On my bucket list for sometime has been the Genocide Museum in Kigali. Today I got the chance to spend a couple of hours reading and reflecting on this tragic event and wander the gardens of the mass graves for the 250,o00 buried here.
The museum followed a circular route around the building, beginning with the history of Rwanda and the division of the country during colonial rule with the introduction of the identity card in 1932. The colonial power identified anyone with ten cows in 1932 as Tutsi and anyone with less than ten cows as Hutu, beginning the division of a nation.
As I continued through the museum learning of the rehearsing of genocide, the building itself was playing tricks on me. At one stage I came back to the place where I thought I had started, only to realise it was continuing. A feeling I am sure was felt by many Rwandans.
“When the genocide was underway, Radio Television Libre des Millie Collines was used to incite hatred, to give instructions and justify the killings.

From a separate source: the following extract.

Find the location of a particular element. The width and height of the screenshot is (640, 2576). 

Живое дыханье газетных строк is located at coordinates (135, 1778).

The population were being conditioned to accept and to join the plan to act before it was too late.”
I began to reflect on my role as an educator in something like this. What values can I instill in kids worldwide which will ensure an event like this is kept in our history? Would tolerance alone be enough to stop something like this?

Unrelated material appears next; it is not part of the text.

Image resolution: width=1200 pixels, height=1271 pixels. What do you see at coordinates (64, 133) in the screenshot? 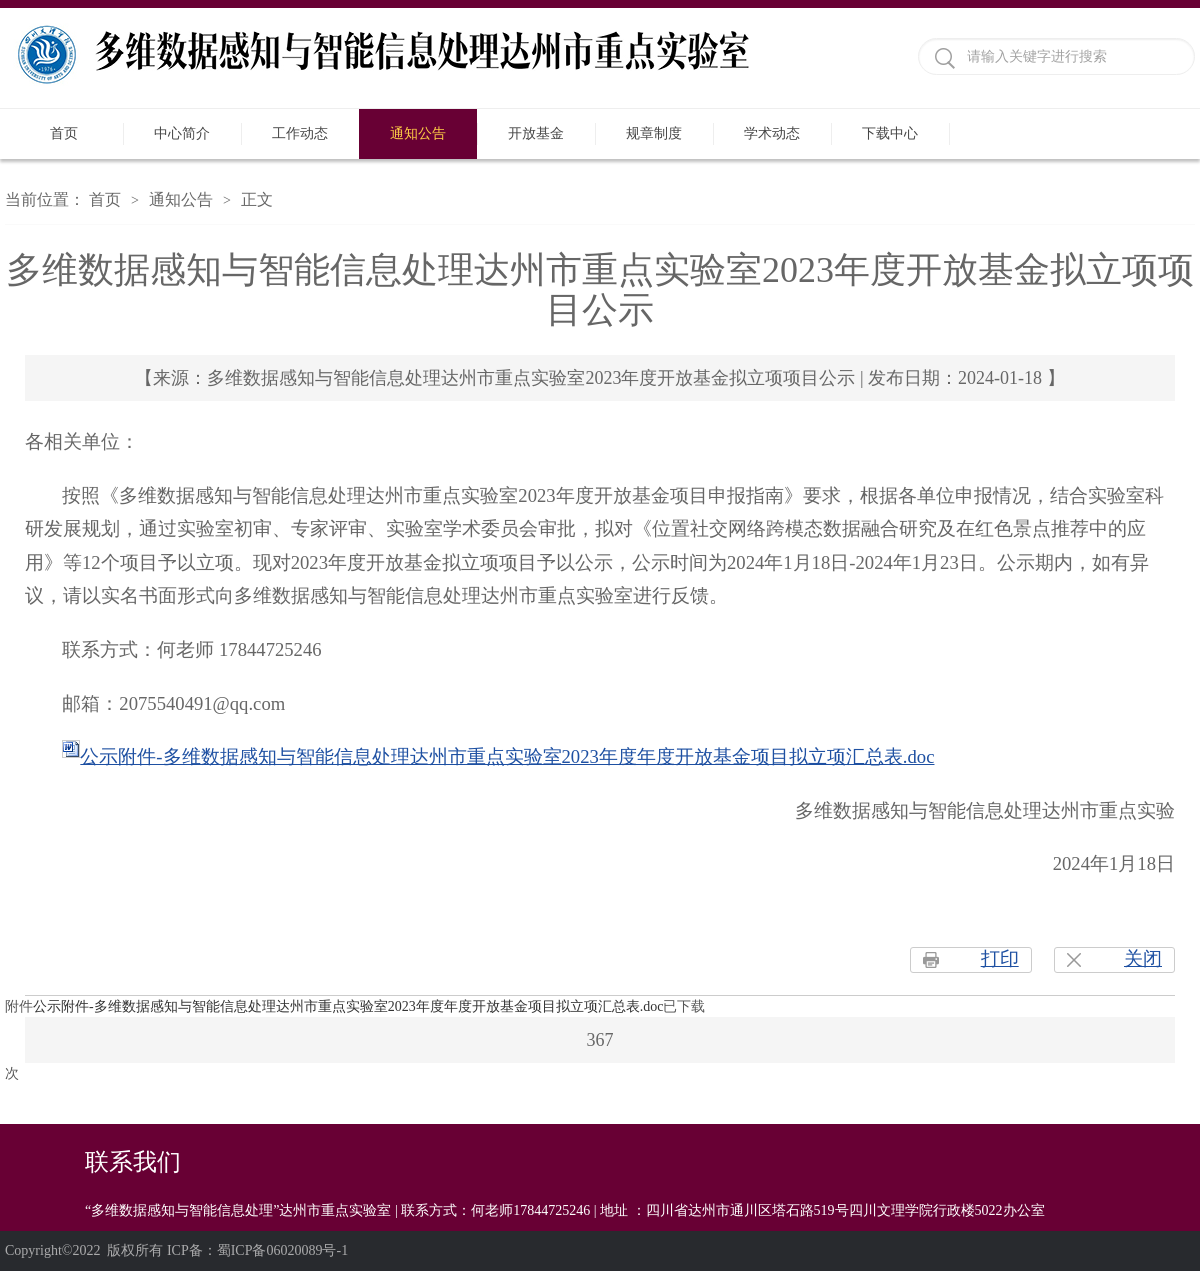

I fought back tears as I entered a room full of family pictures of those whose lives were lost, leaving their families displaced and the future of a nation balancing on a ledge. I deliberately spent time looking at each one and confronting the past.
“Education has become our way forward. The main memorial sites all have education programmes to ensure that coming generations understand the mistakes of their forebears, so that they are given the chance to think about their own values and actions. We need to learn about the past…..we also need to learn about it.” Kigali Genocide Memorial in partnership with Aegis Trust, 2004.

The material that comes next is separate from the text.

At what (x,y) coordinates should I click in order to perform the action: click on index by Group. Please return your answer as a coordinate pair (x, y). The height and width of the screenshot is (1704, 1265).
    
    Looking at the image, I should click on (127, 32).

By the time I reached the children’s memorial I could no longer hold back the tears. Dedicated to the memory of many thousands of children whose lives were cut short, it gave details of the life and deaths of 14 children lost to the genocide.Francine Murengezi Inagabire Age:12 Favourite Sport:Swimming Favourite Food:Eggs and chips Favourite Drink:Milk and Fanta tropical Best Friend:Her elder sister Claudette Cause of Death:Hacked by machete
It was certainly a sobering trip to the museum and I left thinking that we can never underestimate the power of education in creating a world of unity, forgiveness and tolerance.
“A tree can only be straightened when it is young.” Traditional.